Transcribe all of the records word for word, but omit the pictures.

[Transcribed page contents]

● ● ● ●

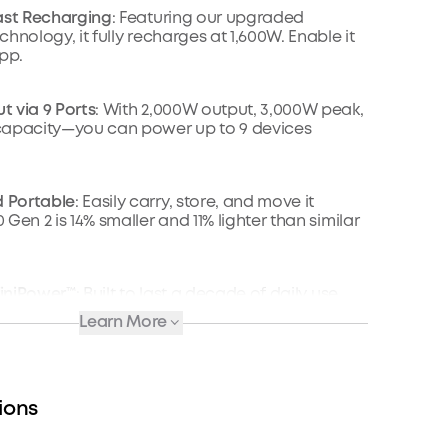
ast Recharging
: Featuring our upgraded
hnology, it fully recharges at 1,600W. Enable it
app.
 via 9 Ports
: With 2,000W output, 3,000W peak,
capacity—you can power up to 9 devices
 Portable
: Easily carry, store, and move it
Gen 2 is 14% smaller and 11% lighter than similar
nfiniPower™
: Built to last a decade of daily use.
cles, the battery still has at least 80% capacity.
Learn More
Recharging
: Go fully off-grid with sustainable
n 600W (60V max) of solar and recharge fully in
ions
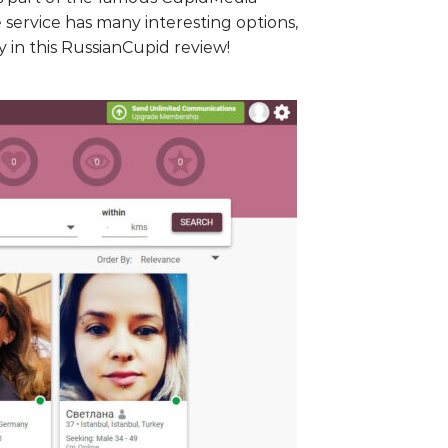
service has many interesting options,
 in this RussianCupid review!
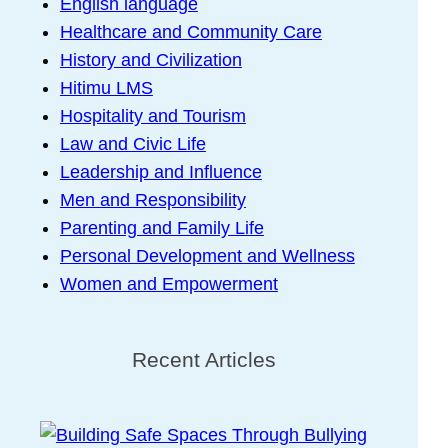
English language
Healthcare and Community Care
History and Civilization
Hitimu LMS
Hospitality and Tourism
Law and Civic Life
Leadership and Influence
Men and Responsibility
Parenting and Family Life
Personal Development and Wellness
Women and Empowerment
Recent Articles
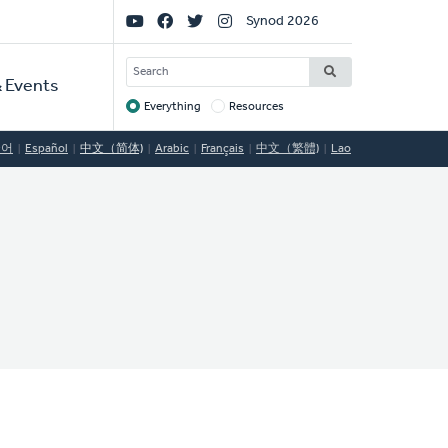
Social
Synod 2026
Links
SEARCH
 Events
Everything
Resources
Target
국어
Español
中文（简体)
Arabic
Français
中文（繁體)
Lao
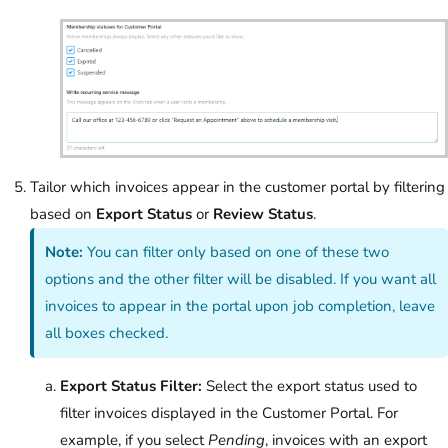
Tailor which invoices appear in the customer portal by filtering
based on
Export Status
or
Review Status
.
Note:
You can filter only based on one of these two
options and the other filter will be disabled. If you want all
invoices to appear in the portal upon job completion, leave
all boxes checked.
Export Status Filter:
Select the export status used to
filter invoices displayed in the Customer Portal. For
example, if you select
Pending
, invoices with an export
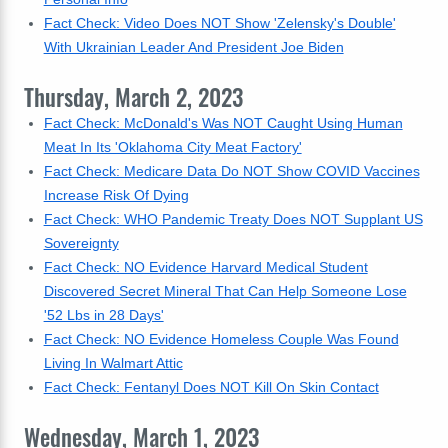
Fact Check: Video Does NOT Show 'Zelensky's Double'
With Ukrainian Leader And President Joe Biden
Thursday, March 2, 2023
Fact Check: McDonald's Was NOT Caught Using Human
Meat In Its 'Oklahoma City Meat Factory'
Fact Check: Medicare Data Do NOT Show COVID Vaccines
Increase Risk Of Dying
Fact Check: WHO Pandemic Treaty Does NOT Supplant US
Sovereignty
Fact Check: NO Evidence Harvard Medical Student
Discovered Secret Mineral That Can Help Someone Lose
'52 Lbs in 28 Days'
Fact Check: NO Evidence Homeless Couple Was Found
Living In Walmart Attic
Fact Check: Fentanyl Does NOT Kill On Skin Contact
Wednesday, March 1, 2023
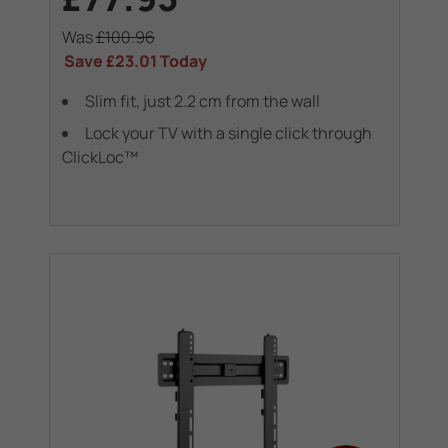
Was
£100.96
Save
£23.01
Today
Slim fit, just 2.2 cm from the wall
Lock your TV with a single click through
ClickLoc™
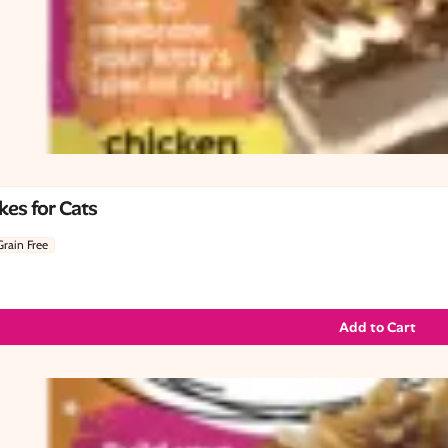
es for Cats
Grain Free
Add to Cart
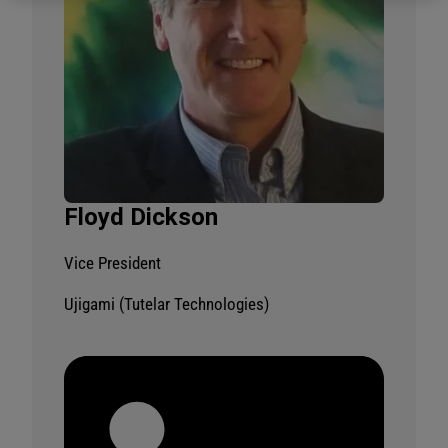
Floyd Dickson
Vice President
Ujigami (Tutelar Technologies)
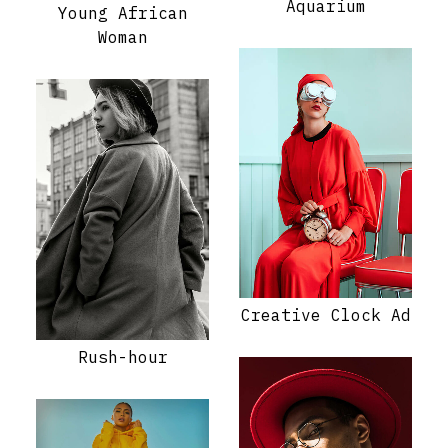
Aquarium
Young African
Woman
Creative Clock Ad
Rush-hour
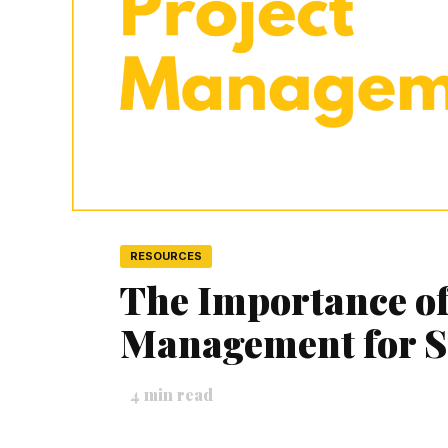
RESOURCES
The Importance of
Management for S
4
min read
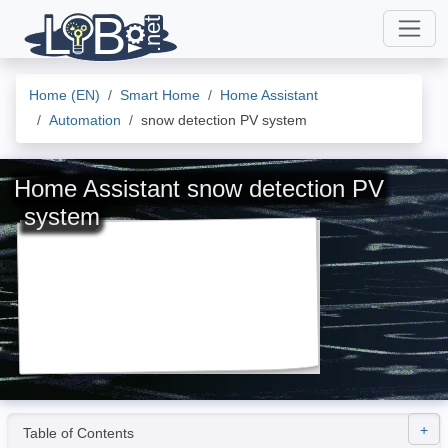
Home (EN)
Smart Home
Home Assistant
Automation
snow detection PV system
Home Assistant snow detection PV
system
Table of Contents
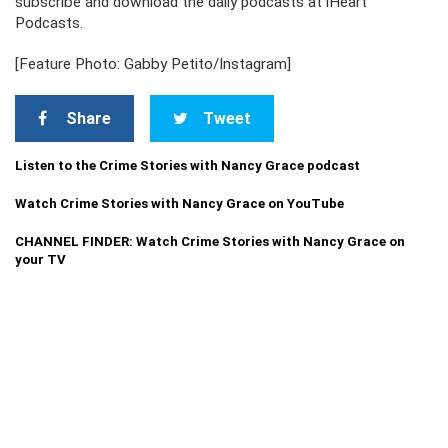
subscribe and download the daily podcasts at iHeart
Podcasts.
[Feature Photo: Gabby Petito/Instagram]
Share
Tweet
Listen to the Crime Stories with Nancy Grace podcast
Watch Crime Stories with Nancy Grace on YouTube
CHANNEL FINDER: Watch Crime Stories with Nancy Grace on
your TV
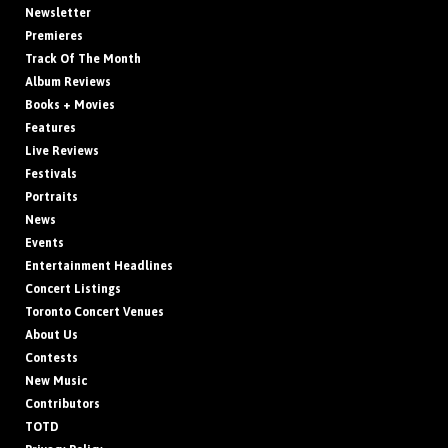
Newsletter
Premieres
Track Of The Month
Album Reviews
Books + Movies
Features
Live Reviews
Festivals
Portraits
News
Events
Entertainment Headlines
Concert Listings
Toronto Concert Venues
About Us
Contests
New Music
Contributors
TOTD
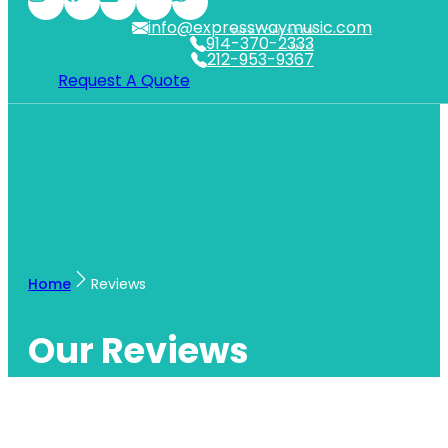
info@expresswaymusic.com
WESTCHESTER
914-370-2333
NYC
212-953-9367
Request A Quote
Home
Reviews
Our Reviews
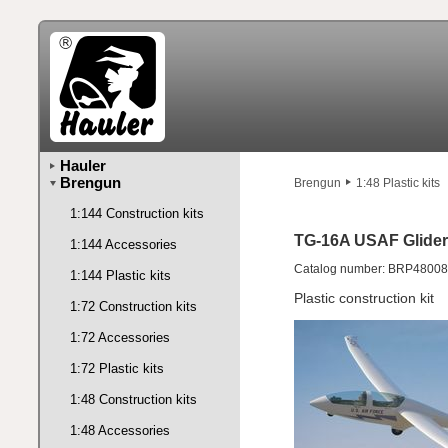
Hauler
Brengun
Brengun
1:48 Plastic kits
1:144 Construction kits
TG-16A USAF Glider
1:144 Accessories
Catalog number: BRP48008
1:144 Plastic kits
Plastic construction kit
1:72 Construction kits
1:72 Accessories
1:72 Plastic kits
1:48 Construction kits
1:48 Accessories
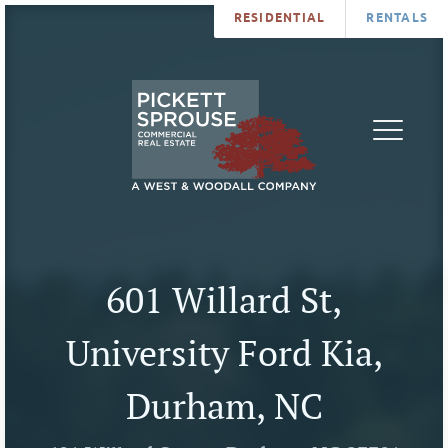
RESIDENTIAL
RENTALS
PROPERTIES
BROKERS
SERVICES
ABOUT
SALES
NEWS
LEASING
CONTA
U
601 Willard St,
University Ford Kia,
Durham, NC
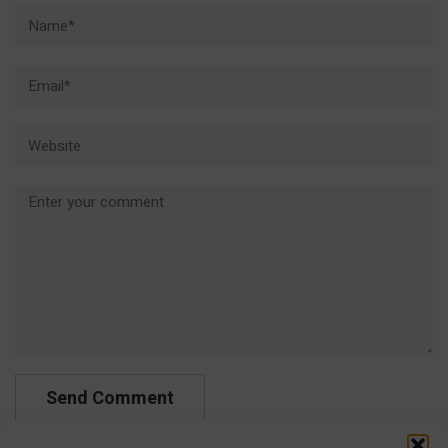
Name*
Email*
Website
Comment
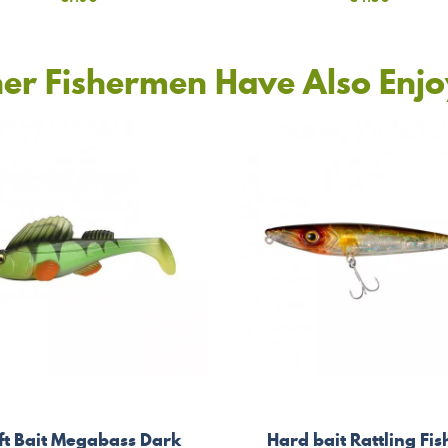
er Fishermen Have Also Enj
ft Bait Megabass Dark
Hard bait Rattling Fis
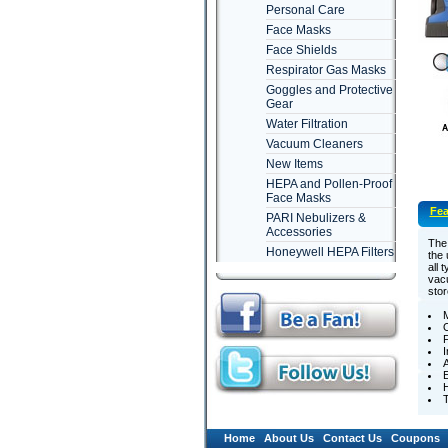
Personal Care
Face Masks
Face Shields
Respirator Gas Masks
Goggles and Protective
Gear
Water Filtration
Vacuum Cleaners
New Items
HEPA and Pollen-Proof
Face Masks
Fea
PARI Nebulizers &
Accessories
The 
Honeywell HEPA Filters
the 
all 
vacu
stor
M
F
I
A
E
H
T
Home
About Us
Contact Us
Coupons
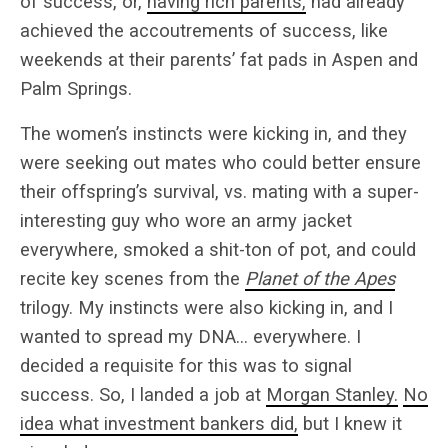
of success, or,
having rich parents,
had already
achieved the accoutrements of success, like
weekends at their parents’ fat pads in Aspen and
Palm Springs.
The women’s instincts were kicking in, and they
were seeking out mates who could better ensure
their offspring’s survival, vs. mating with a super-
interesting guy who wore an army jacket
everywhere, smoked a shit-ton of pot, and could
recite key scenes from the
Planet of the Apes
trilogy. My instincts were also kicking in, and I
wanted to spread my DNA… everywhere. I
decided a requisite for this was to signal
success. So, I landed a job at
Morgan Stanley.
No
idea what investment bankers did,
but I knew it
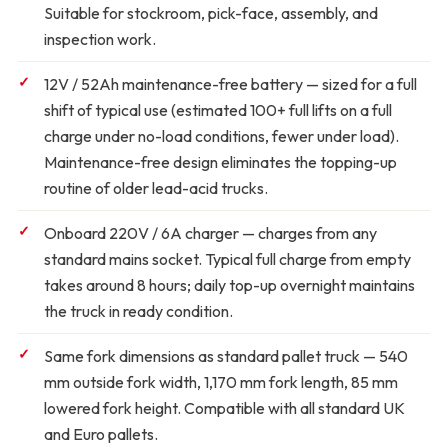
Suitable for stockroom, pick-face, assembly, and
inspection work.
12V / 52Ah maintenance-free battery
— sized for a full
shift of typical use (estimated 100+ full lifts on a full
charge under no-load conditions, fewer under load).
Maintenance-free design eliminates the topping-up
routine of older lead-acid trucks.
Onboard 220V / 6A charger
— charges from any
standard mains socket. Typical full charge from empty
takes around 8 hours; daily top-up overnight maintains
the truck in ready condition.
Same fork dimensions as standard pallet truck
— 540
mm outside fork width, 1,170 mm fork length, 85 mm
lowered fork height. Compatible with all standard UK
and Euro pallets.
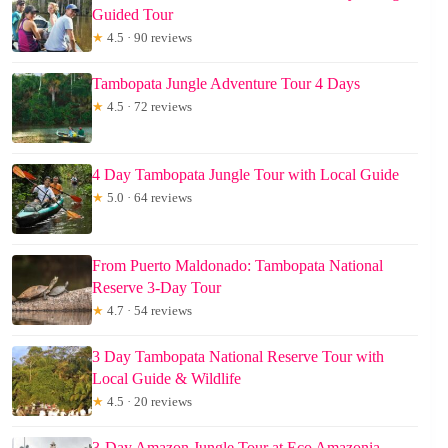
Guided Tour
★
4.5 · 90 reviews
Tambopata Jungle Adventure Tour 4 Days
★
4.5 · 72 reviews
4 Day Tambopata Jungle Tour with Local Guide
★
5.0 · 64 reviews
From Puerto Maldonado: Tambopata National
Reserve 3-Day Tour
★
4.7 · 54 reviews
3 Day Tambopata National Reserve Tour with
Local Guide & Wildlife
★
4.5 · 20 reviews
3-Day Amazon Jungle Tour at Eco Amazonia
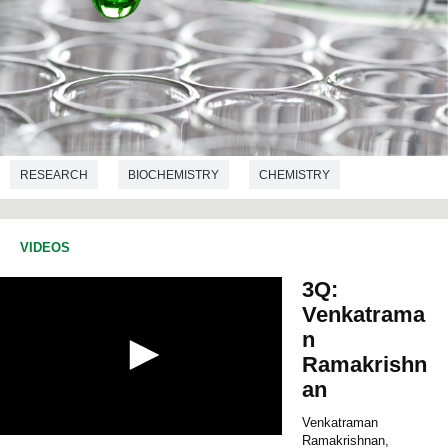
RESEARCH
BIOCHEMISTRY
CHEMISTRY
VIDEOS
3Q:
Venkatrama
n
Ramakrishn
an
Venkatraman
Ramakrishnan,
0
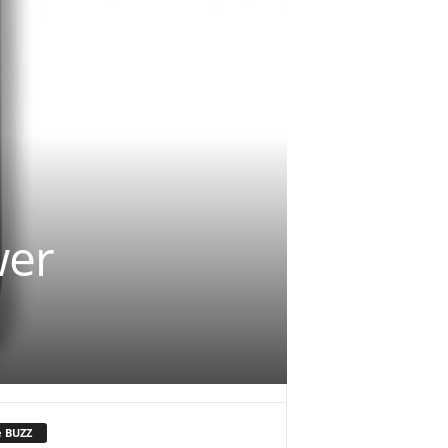
wer
e BUZZ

● ● ● ●

## Solution to this task
ast Recharging
: Featuring our upgraded
hnology, it fully recharges at 1,600W. Enable it
app.
 via 9 Ports
: With 2,000W output, 3,000W peak,
capacity—you can power up to 9 devices
 Portable
: Easily carry, store, and move it
Gen 2 is 14% smaller and 11% lighter than similar
nfiniPower™
: Built to last a decade of daily use.
cles, the battery still has at least 80% capacity.
Learn More
Recharging
: Go fully off-grid with sustainable
n 600W (60V max) of solar and recharge fully in
ions
service has many interesting options,
 in this RussianCupid review!
English language
Healthcare and Community Care
History and Civilization
Hitimu LMS
Hospitality and Tourism
Law and Civic Life
Leadership and Influence
Men and Responsibility
Parenting and Family Life
Personal Development and Wellness
Women and Empowerment
Recent Articles
Social
Synod 2026
Links
SEARCH
 Events
Everything
Resources
Target
국어
Español
中文（简体)
Arabic
Français
中文（繁體)
Lao
Tailor which invoices appear in the customer portal by filtering
based on
Export Status
or
Review Status
.
Note:
You can filter only based on one of these two
options and the other filter will be disabled. If you want all
invoices to appear in the portal upon job completion, leave
all boxes checked.
Export Status Filter:
Select the export status used to
filter invoices displayed in the Customer Portal. For
example, if you select
Pending
, invoices with an export
Fact Check: Video Does NOT Show 'Zelensky's Double'
With Ukrainian Leader And President Joe Biden
Thursday, March 2, 2023
Fact Check: McDonald's Was NOT Caught Using Human
Meat In Its 'Oklahoma City Meat Factory'
Fact Check: Medicare Data Do NOT Show COVID Vaccines
Increase Risk Of Dying
Fact Check: WHO Pandemic Treaty Does NOT Supplant US
Sovereignty
Fact Check: NO Evidence Harvard Medical Student
Discovered Secret Mineral That Can Help Someone Lose
'52 Lbs in 28 Days'
Fact Check: NO Evidence Homeless Couple Was Found
Living In Walmart Attic
Fact Check: Fentanyl Does NOT Kill On Skin Contact
Wednesday, March 1, 2023
Was
£100.96
Save
£23.01
Today
Slim fit, just 2.2 cm from the wall
Lock your TV with a single click through
ClickLoc™
es for Cats
Grain Free
Add to Cart
Floyd Dickson
Vice President
Ujigami (Tutelar Technologies)
Aquarium
Young African
Woman
Creative Clock Ad
Rush-hour
RESOURCES
The Importance of
Management for S
4
min read
Home (EN)
Smart Home
Home Assistant
Automation
snow detection PV system
Home Assistant snow detection PV
system
Table of Contents
subscribe and download the daily podcasts at iHeart
Podcasts.
[Feature Photo: Gabby Petito/Instagram]
Share
Tweet
Listen to the Crime Stories with Nancy Grace podcast
Watch Crime Stories with Nancy Grace on YouTube
CHANNEL FINDER: Watch Crime Stories with Nancy Grace on
your TV
Newsletter
Premieres
Track Of The Month
Album Reviews
Books + Movies
Features
Live Reviews
Festivals
Portraits
News
Events
Entertainment Headlines
Concert Listings
Toronto Concert Venues
About Us
Contests
New Music
Contributors
TOTD
info@expresswaymusic.com
WESTCHESTER
914-370-2333
NYC
212-953-9367
Request A Quote
Home
Reviews
Our Reviews
Hauler
Brengun
Brengun
1:48 Plastic kits
1:144 Construction kits
TG-16A USAF Glider
1:144 Accessories
Catalog number: BRP48008
1:144 Plastic kits
Plastic construction kit
1:72 Construction kits
1:72 Accessories
1:72 Plastic kits
1:48 Construction kits
1:48 Accessories
RESIDENTIAL
RENTALS
PROPERTIES
BROKERS
SERVICES
ABOUT
SALES
NEWS
LEASING
CONTA
U
601 Willard St,
University Ford Kia,
Durham, NC
Name*
Email*
Website
Comment
er Fishermen Have Also Enj
ft Bait Megabass Dark
Hard bait Rattling Fis
Personal Care
Face Masks
Face Shields
Respirator Gas Masks
Goggles and Protective
Gear
Water Filtration
Vacuum Cleaners
New Items
HEPA and Pollen-Proof
Face Masks
Fea
PARI Nebulizers &
Accessories
The 
Honeywell HEPA Filters
the 
all 
vacu
stor
M
F
I
A
E
H
T
Home
About Us
Contact Us
Coupons
of success, or,
having rich parents,
had already
achieved the accoutrements of success, like
weekends at their parents’ fat pads in Aspen and
Palm Springs.
The women’s instincts were kicking in, and they
were seeking out mates who could better ensure
their offspring’s survival, vs. mating with a super-
interesting guy who wore an army jacket
everywhere, smoked a shit-ton of pot, and could
recite key scenes from the
Planet of the Apes
trilogy. My instincts were also kicking in, and I
wanted to spread my DNA… everywhere. I
decided a requisite for this was to signal
success. So, I landed a job at
Morgan Stanley.
No
idea what investment bankers did,
but I knew it
Suitable for stockroom, pick-face, assembly, and
inspection work.
12V / 52Ah maintenance-free battery
— sized for a full
shift of typical use (estimated 100+ full lifts on a full
charge under no-load conditions, fewer under load).
Maintenance-free design eliminates the topping-up
routine of older lead-acid trucks.
Onboard 220V / 6A charger
— charges from any
standard mains socket. Typical full charge from empty
takes around 8 hours; daily top-up overnight maintains
the truck in ready condition.
Same fork dimensions as standard pallet truck
— 540
mm outside fork width, 1,170 mm fork length, 85 mm
lowered fork height. Compatible with all standard UK
and Euro pallets.
Guided Tour
★
4.5 · 90 reviews
Tambopata Jungle Adventure Tour 4 Days
★
4.5 · 72 reviews
4 Day Tambopata Jungle Tour with Local Guide
★
5.0 · 64 reviews
From Puerto Maldonado: Tambopata National
Reserve 3-Day Tour
★
4.7 · 54 reviews
3 Day Tambopata National Reserve Tour with
Local Guide & Wildlife
★
4.5 · 20 reviews
3-Day Amazon Jungle Tour at Eco Amazonia
RESEARCH
BIOCHEMISTRY
CHEMISTRY
VIDEOS
3Q:
Venkatrama
n
Ramakrishn
an
Venkatraman
Ramakrishnan,
0
wer
e BUZZ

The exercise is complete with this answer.